A spring-mass system has a spring constant of 3 Nm. A mass of 2 kg is attached to the spring, and the motion takes place in a viscous fluid that offers a resistance numerically equal to the magnitude of the instantaneous velocity. If the system is driven by an external force of 27cos(3t)−18sin(3t) N,determine the steady-state response in the form Rcos(ωt−δ).

Answer 1

Answer:

The answer to the question

The steady state response is u₂(t) = -$\frac{3\sqrt{2} }{2}$cos(3t + π/4)

of the form R·cos(ωt−δ) with R = $-\frac{3\sqrt{2} }{2}$, ω = 3 and δ = -π/4

Explanation:

To solve the question we note that the equation of motion is given by

m·u'' + γ·u' + k·u = F(t) where

m = mass = 2.00 kg

γ = Damping coefficient = 1

k = Spring constant = 3 N·m

F(t) = externally applied force = 27·cos(3·t)−18·sin(3·t)

Therefore we have 2·u'' + u' + 3·u = 27·cos(3·t)−18·sin(3·t)

The homogeneous equation 2·u'' + u' + 3·u is first solved as follows

2·u'' + u' + 3·u = 0 where putting the characteristic equation as

2·X² + X + 3 = 0 we have the solution given by $\frac{-1+/-\sqrt{23} }{4} \sqrt{-1}$ =$\frac{-1+/-\sqrt{23} }{4} i$

This gives the general solution of the homogeneous equation as

u₁(t) = $e^{(-1/4t)} (C_1cos(\frac{\sqrt{23} }{4}t) + C_2sin(\frac{\sqrt{23} }{4}t)$

For a particular equation of the form 2·u''+u'+3·u = 27·cos(3·t)−18·sin(3·t) which is in the form u₂(t) = A·cos(3·t) + B·sin(3·t)

Then u₂'(t) = -3·A·sin(3·t) + 3·B·cos(3·t) also u₂''(t) = -9·A·cos(3·t) - 9·B·sin(3·t) from which  2·u₂''(t)+u₂'(t)+3·u₂(t) = (3·B-15·A)·cos(3·t) + (-3·A-15·B)·sin(3·t).
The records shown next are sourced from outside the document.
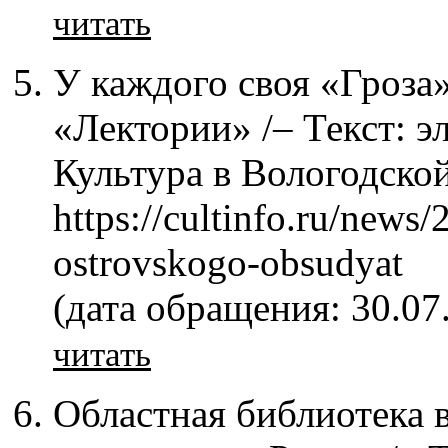
читать
У каждого своя «Гроза»
«Лектории» /– Текст: эл
Культура в Вологодской
https://cultinfo.ru/new
ostrovskogo-obsudyat
(дата обращения: 30.07
читать
Областная библиотека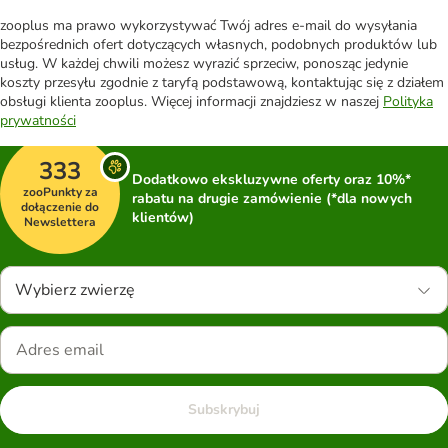
zooplus ma prawo wykorzystywać Twój adres e-mail do wysyłania
bezpośrednich ofert dotyczących własnych, podobnych produktów lub
usług. W każdej chwili możesz wyrazić sprzeciw, ponosząc jedynie
koszty przesyłu zgodnie z taryfą podstawową, kontaktując się z działem
obsługi klienta zooplus. Więcej informacji znajdziesz w naszej
Polityka
prywatności
333
Dodatkowo ekskluzywne oferty oraz 10%*
zooPunkty za
rabatu na drugie zamówienie (*dla nowych
dołączenie do
klientów)
Newslettera
Wybierz zwierzę
Subskrybuj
Comparing with the equation 27·cos(3·t)−18·sin(3·t)  we have

3·B-15·A = 27

3·A +15·B = 18

Solving the above linear system of equations we have

A = -1.5, B = 1.5 and  u₂(t) = A·cos(3·t) + B·sin(3·t) becomes 1.5·sin(3·t) - 1.5·cos(3·t)

u₂(t) = 1.5·(sin(3·t) - cos(3·t) = $-\frac{3\sqrt{2} }{2}$·cos(3·t + π/4)

The general solution is then  u(t) = u₁(t) + u₂(t)

however since u₁(t) = $e^{(-1/4t)} (C_1cos(\frac{\sqrt{23} }{4}t) + C_2sin(\frac{\sqrt{23} }{4}t)$ ⇒ 0 as t → ∞ the steady state response = u₂(t) = $-\frac{3\sqrt{2} }{2}$·cos(3·t + π/4) which is of the form R·cos(ωt−δ) where

R = $-\frac{3\sqrt{2} }{2}$

ω = 3 and

δ = -π/4